# Number Theory

 1. (2 p.) The square $$\begin{array}{|c|c|c|} \hline x&20&151 \\\hline 38 & & \\ \hline & & \\ \hline\end{array}$$ is magic, i.e. in each cell there is a number so that the sums of each row and column and of the two main diagonals are all equal. Find $$x$$.

 2. (12 p.) Find the sum of all positive integers of the form $$n = 2^a3^b$$ $$(a, b \geq 0)$$ such that $$n^6$$ does not divide $$6^n$$.

 3. (29 p.) Let $$\tau (n)$$ denote the number of positive divisors of $$n$$, including 1 and $$n$$. Define $$S(n)$$ by $$S(n)=\tau(1)+ \tau(2) + \dots + \tau(n)$$. Let $$a$$ denote the number of positive integers $$n \leq 2008$$ with $$S(n)$$ odd, and let $$b$$ denote the number of positive integers $$n \leq 2008$$ with $$S(n)$$ even. Find $$|a-b|$$.

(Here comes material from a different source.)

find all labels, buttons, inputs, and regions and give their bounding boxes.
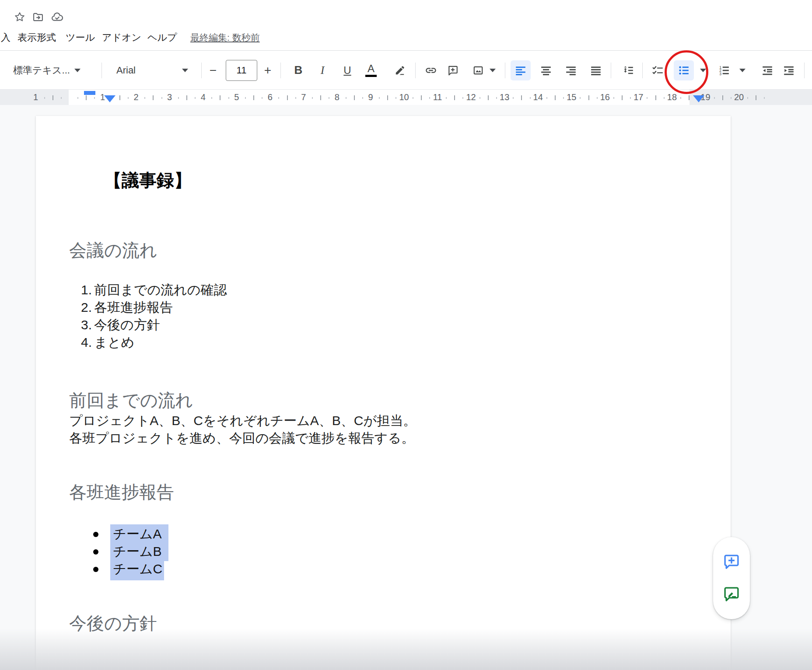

 4. (36 p.) Let $$a,b,c$$ and $$d$$ be positive real numbers such that $$a^2+b^2-c^2-d^2=0$$ and $$a^2-b^2-c^2+d^2=\frac {56}{53}(bc+ad)$$, Let $$M$$ be the maximum possible value of $$\frac {ab+cd}{bc+ad}$$ ,If $$M$$ can be expressed as $$\frac {m}{n}$$,$$(m,n)=1$$ then find $$100m+n$$

 5. (19 p.) Let $$0 < a < b < c < d$$ be integers such that $$a$$, $$b$$, $$c$$ is an arithmetic progression, $$b$$, $$c$$, $$d$$ is a geometric progression, and $$d - a = 30$$. Find $$a + b + c + d$$.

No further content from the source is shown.